Been so busy with the holidays...been meaning to note it. Should've written it down, dated & signed it...should have documented it to my memory somehow...the moment came and passed so quickly....yet it remains lodged in my memory, resurfacing here and there like a sad lonely buoy amidst a sea of forgetfulness. This life can be pretty forgetable most of the time, with all the daily crap to do....
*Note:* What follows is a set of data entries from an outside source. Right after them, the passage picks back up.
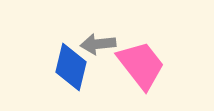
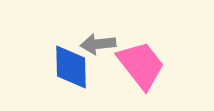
blue diamond: rotated 15 degrees counterclockwise
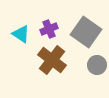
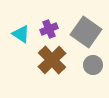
brown cross: rotated 8 degrees clockwise
gray circle: moved 4 px left
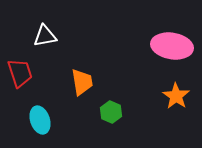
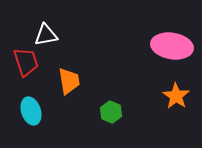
white triangle: moved 1 px right, 1 px up
red trapezoid: moved 6 px right, 11 px up
orange trapezoid: moved 13 px left, 1 px up
cyan ellipse: moved 9 px left, 9 px up
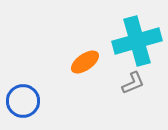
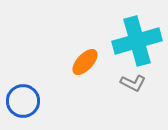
orange ellipse: rotated 12 degrees counterclockwise
gray L-shape: rotated 50 degrees clockwise
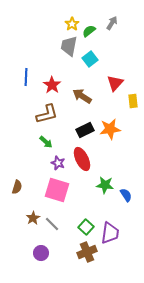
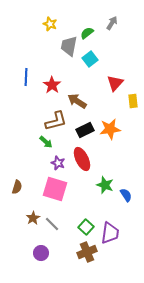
yellow star: moved 22 px left; rotated 16 degrees counterclockwise
green semicircle: moved 2 px left, 2 px down
brown arrow: moved 5 px left, 5 px down
brown L-shape: moved 9 px right, 7 px down
green star: rotated 12 degrees clockwise
pink square: moved 2 px left, 1 px up
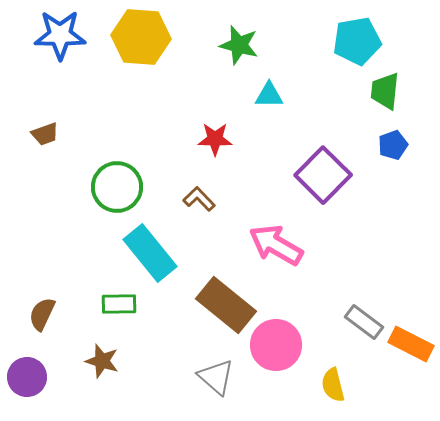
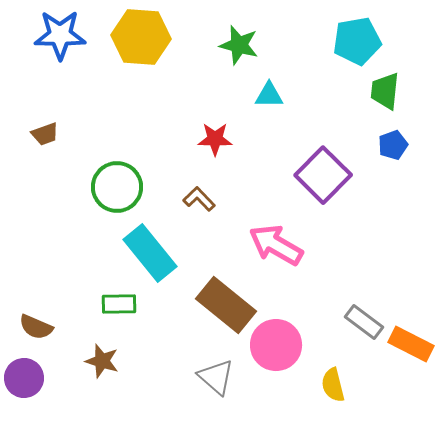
brown semicircle: moved 6 px left, 13 px down; rotated 92 degrees counterclockwise
purple circle: moved 3 px left, 1 px down
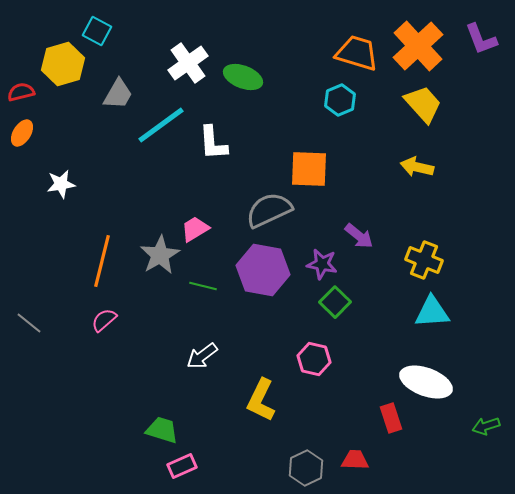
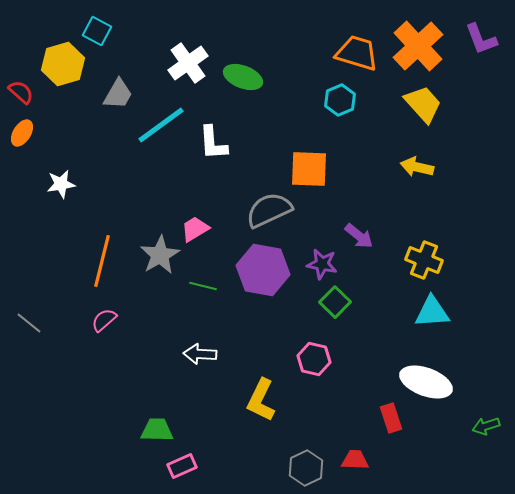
red semicircle: rotated 56 degrees clockwise
white arrow: moved 2 px left, 2 px up; rotated 40 degrees clockwise
green trapezoid: moved 5 px left; rotated 16 degrees counterclockwise
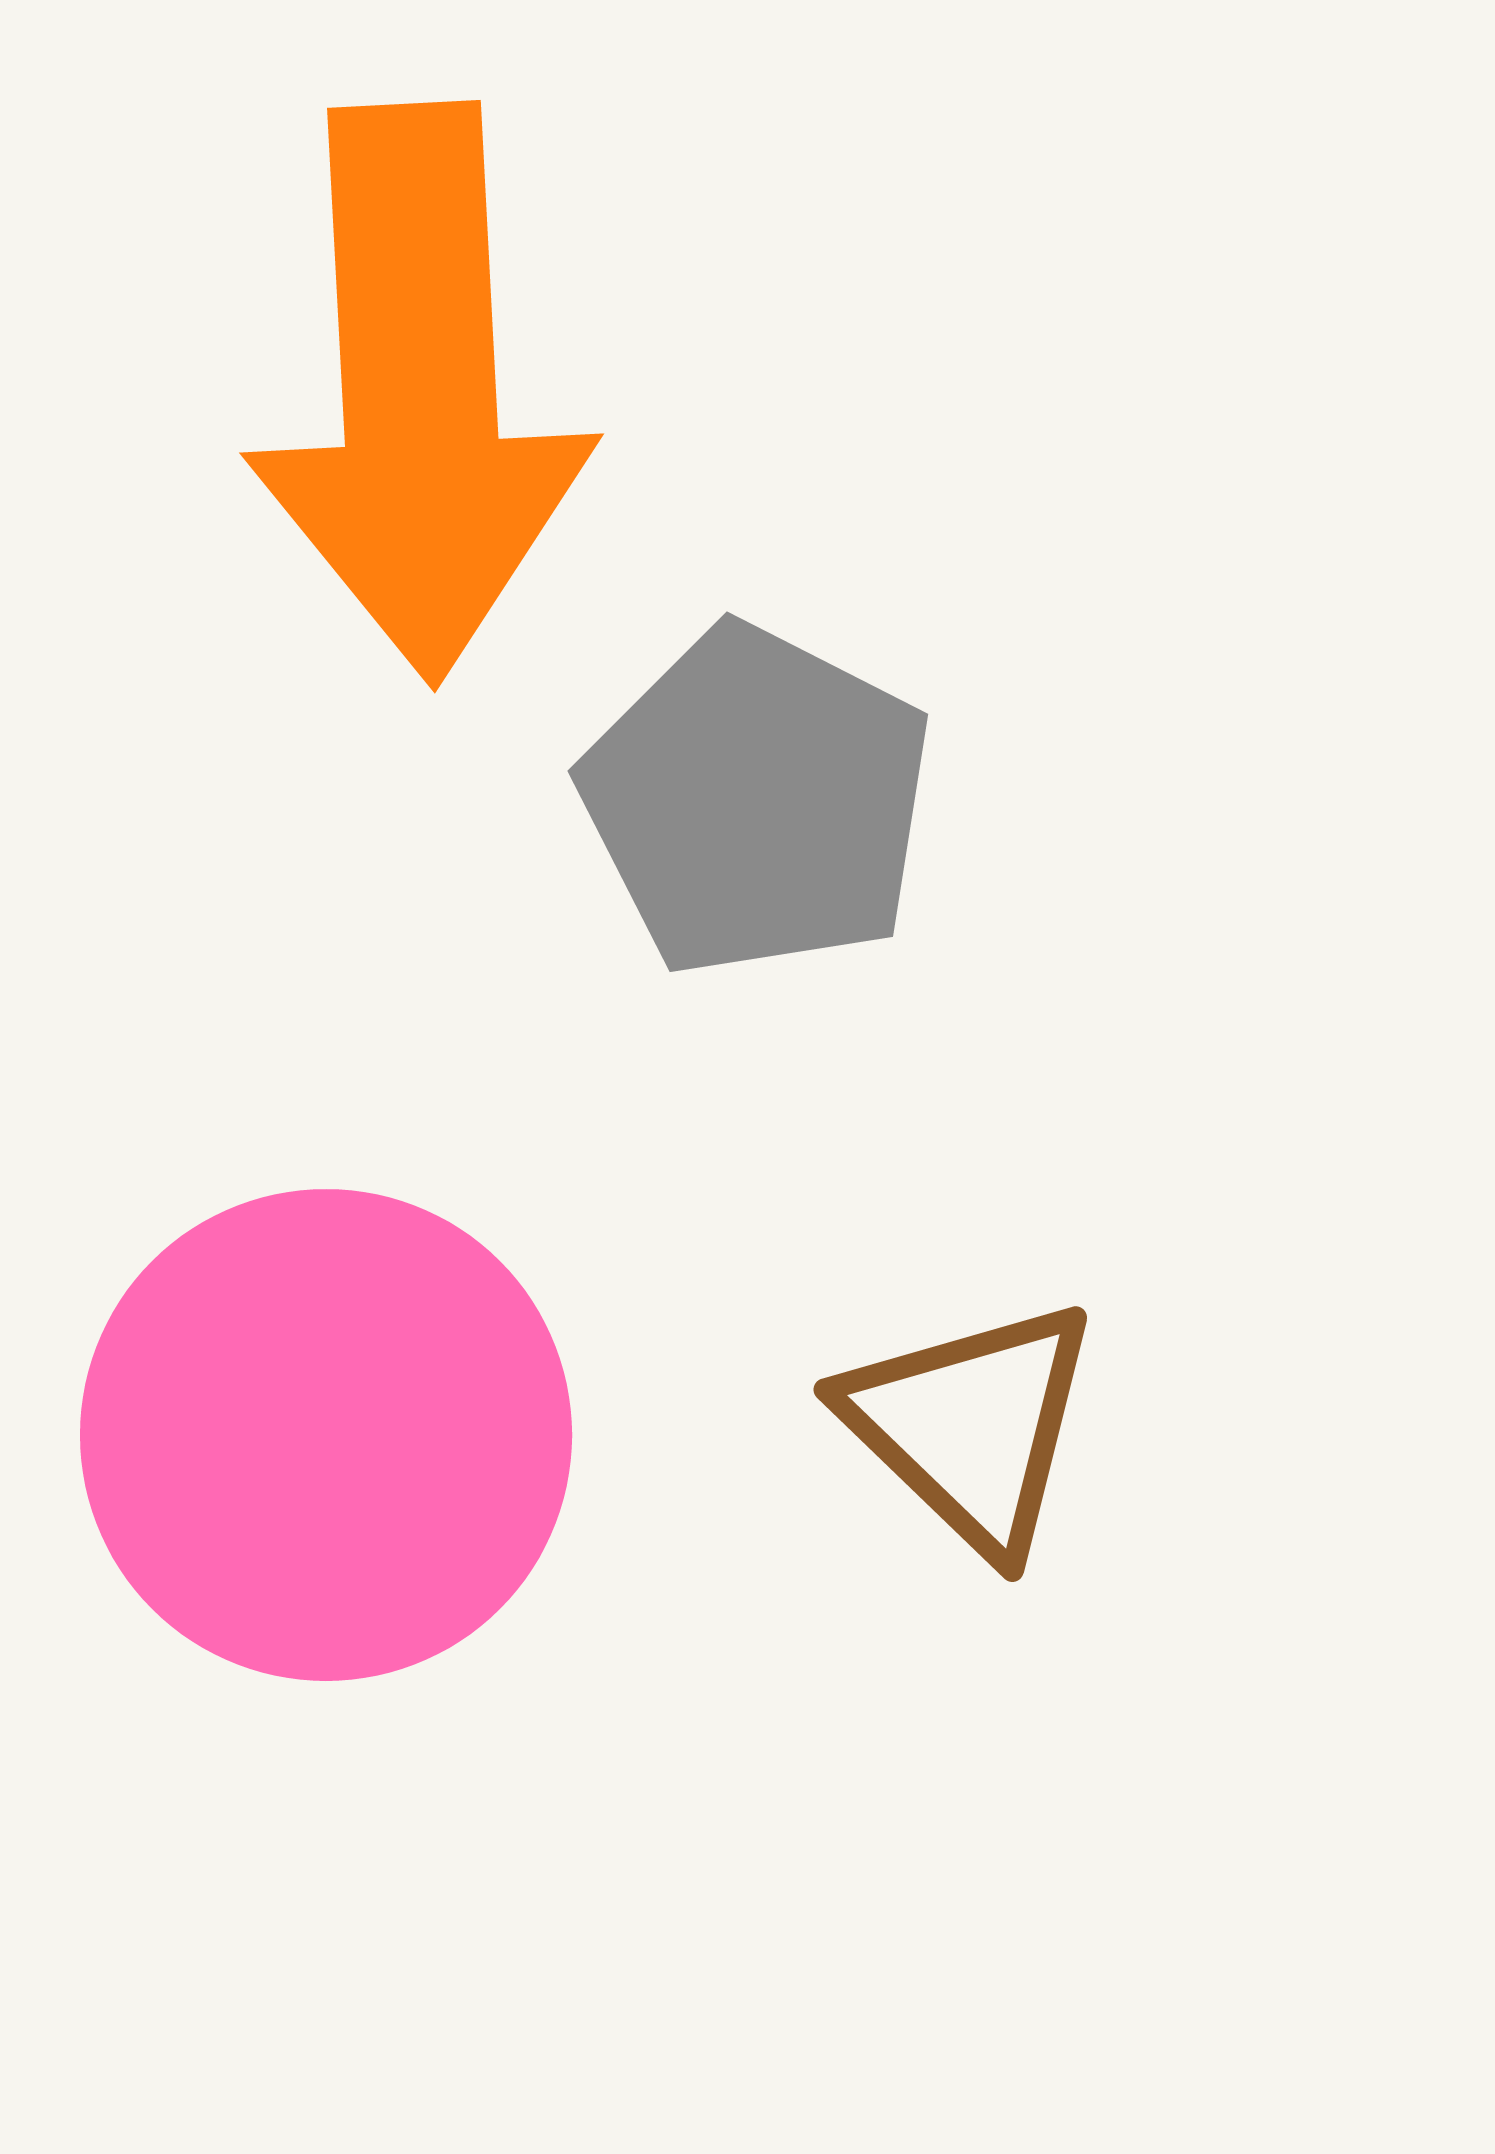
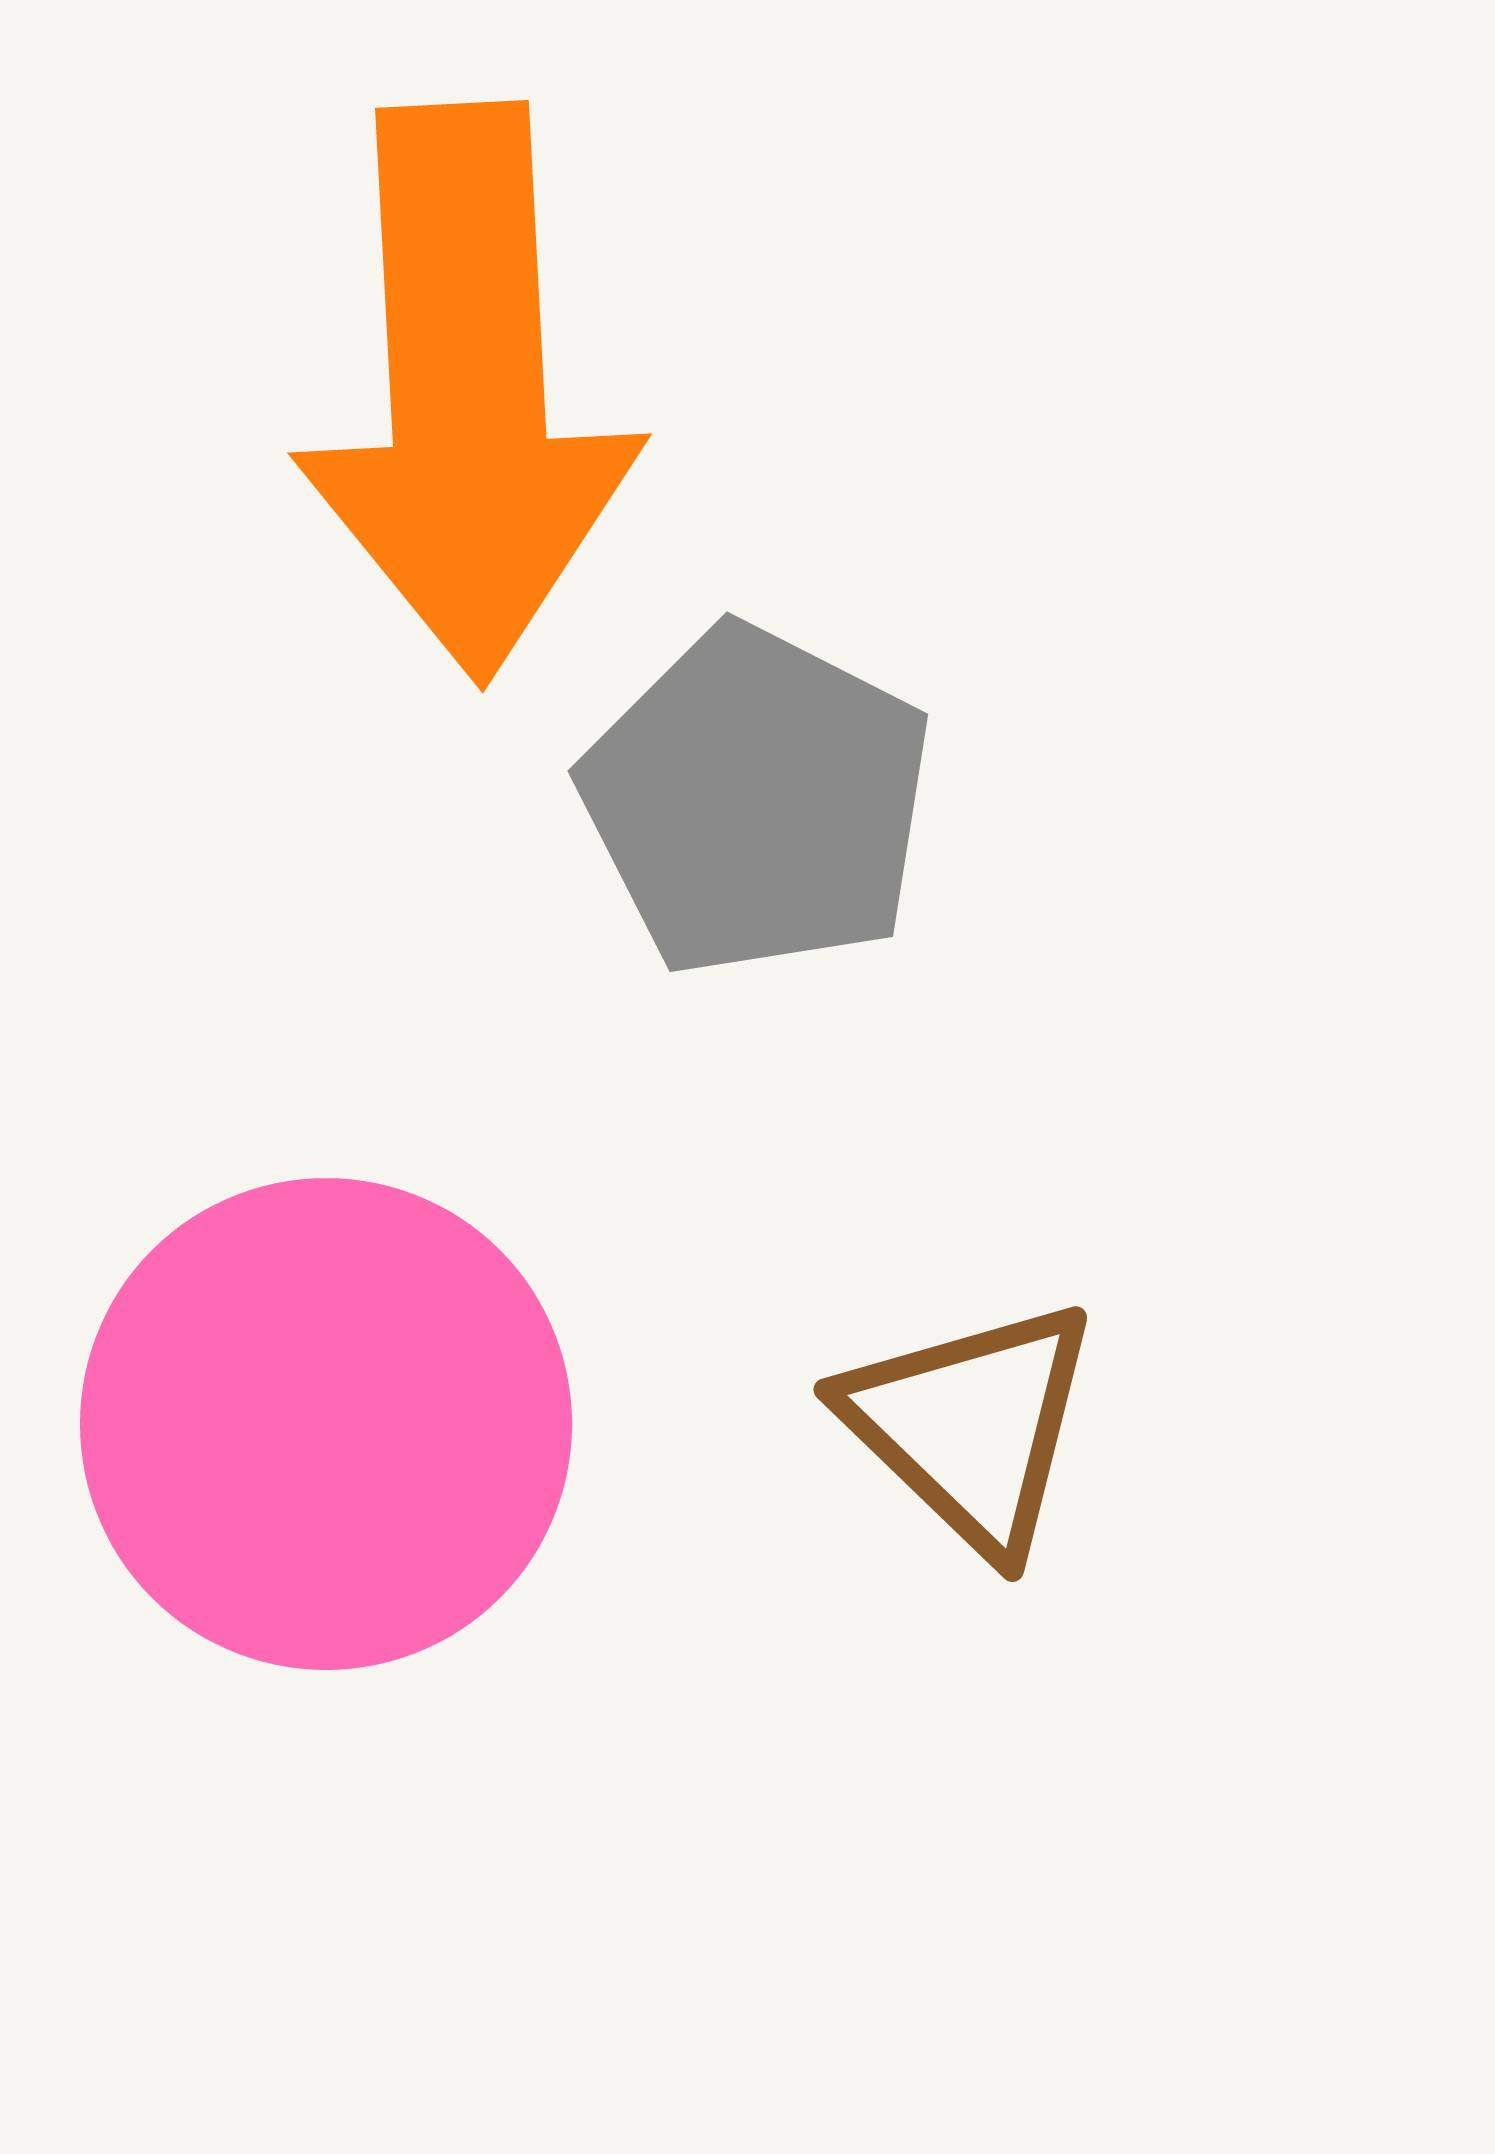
orange arrow: moved 48 px right
pink circle: moved 11 px up
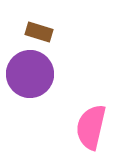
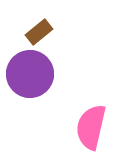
brown rectangle: rotated 56 degrees counterclockwise
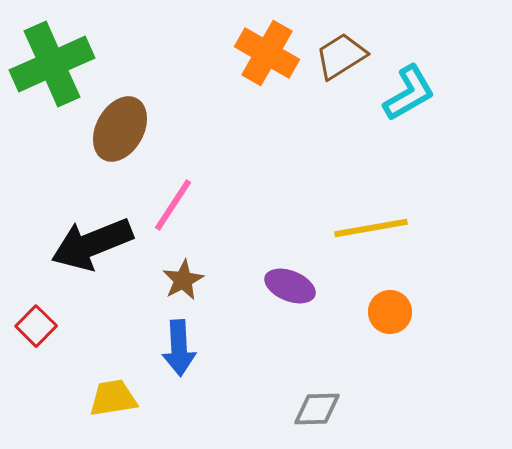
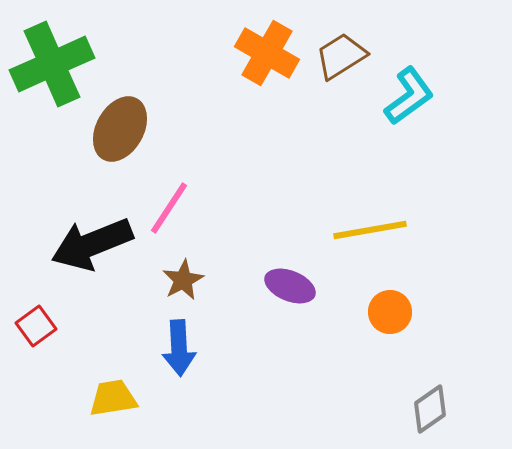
cyan L-shape: moved 3 px down; rotated 6 degrees counterclockwise
pink line: moved 4 px left, 3 px down
yellow line: moved 1 px left, 2 px down
red square: rotated 9 degrees clockwise
gray diamond: moved 113 px right; rotated 33 degrees counterclockwise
   considering the fact that it appears to be such an isolated event so far -I do fear I may forget it. Like when a woman is expecting this wonderful marriage proposal or her boyfriend to say "I love you" for the first time yet when he finally does, there aren't any fireworks.....or maybe it just doesn't happen just the way one wants. Considering all; (The fact that he has not said it once since, or any words for that matter & he never said this word before); I fear I may forget one day. This event itself was wonderful -I would not change it. I guess I thought that if he ever said this word -there would be this outpouring of language from then on, like it would no longer be appropriate to say he is nonverbal....thats what it was like the one time I dreamt of it. Perhaps that is why I fear forgetting. Sometimes the sorrow of want, lack can erase the joy of the precious jewels we do have.

    A couple of Saturdays ago my eight year old son (who has very severe autism and is nonverbal) stood right in front of me as I sat in the rocking chair and very purposefully looked at me, and clearly said "LOVE" to me. Oh, I've never heard that from him before...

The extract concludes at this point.